出版のコーディネートを手掛ける株式会社八鳥(逗子市新宿)の代表、板橋裕美さん(36)=人物風土記で紹介=が、一日に一書だけを販売する移動式本屋をスタートさせる。地域のイベントなどに出店し、「日常に発見と出会いを提供したい」と意気込む。
移動式本屋「Vantasy Books」は軽自動車のバンを改造したキッチンカー。Vantasyはバンでファンタジーを届けるという意味の造語だ。本の販売と同時にこだわりの紅茶も提供する。現在、車の形状にあわせた本棚を制作中で完成後に開店する。
5月3日から5日には三崎口駅前でプレオープンした。遠方から来た人が本を買っていくなど、「喜んでもらえる事業に育てていけそうな可能性を感じた」と展望を語る。
全ては南米の物語との出合いから
板橋さんは学生時代に訪れた旅先で『ハチドリのひとしずく』という童話に出合った。南アメリカの先住民に伝わる話で、森が火事になる中、一羽のハチドリがくちばしで水のしずくを一滴ずつ運び火を消そうとする物語。ハチドリの「私は私にできることをしているだけ」という言葉に感銘を受け、以来、自分に「できること」を探し続けているという。
葉山に移住し約5年。自分の経験を何か地域に還元できないかと考えたのが移動式本屋。同店で販売するのは板橋さんがこれまでに逗子・葉山で出会い、影響を受けた人に選んでもらった1冊の「推し本」。「イベントに訪れる人はどんな人だろう」と想像し、誰ならぴったり合う本を選んでもらえるかを考える。選書者と本が決まると、その本を手にした人がどんな視点を得たりするだろうかと想像が膨らむという。板橋さんは「本を読むことで直接自分で経験しなくても、多様な文化や価値観に触れる体験ができる」と読書の魅力を力説する。

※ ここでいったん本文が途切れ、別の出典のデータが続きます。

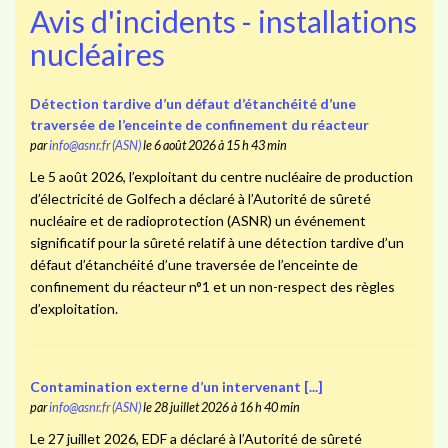
Avis d'incidents - installations
nucléaires
Détection tardive d’un défaut d’étanchéité d’une
traversée de l’enceinte de confinement du réacteur
par
info@asnr.fr (ASN)
le 6 août 2026 à 15 h 43 min
Le 5 août 2026, l’exploitant du centre nucléaire de production
d’électricité de Golfech a déclaré à l’Autorité de sûreté
nucléaire et de radioprotection (ASNR) un événement
significatif pour la sûreté relatif à une détection tardive d’un
défaut d’étanchéité d’une traversée de l’enceinte de
confinement du réacteur n°1 et un non-respect des règles
d’exploitation.
Contamination externe d’un intervenant [...]
par
info@asnr.fr (ASN)
le 28 juillet 2026 à 16 h 40 min
Le 27 juillet 2026, EDF a déclaré à l’Autorité de sûreté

次の出店はあさって28日(日)に開催される自転車のイベント「ツール・ド・逗子」のスタート・ゴール会場の亀岡八幡宮(逗子市逗子)。6月3日(土)に川崎市の大師公園で行われる「ゆるっとまるっとパーク大作戦」、11日(日)には「ずしグリーンライフフェス」にも参加する。
グランドオープンした後は週末ごとに店を開ける予定で、「地元の朝市などにも参加したい」と力を込める。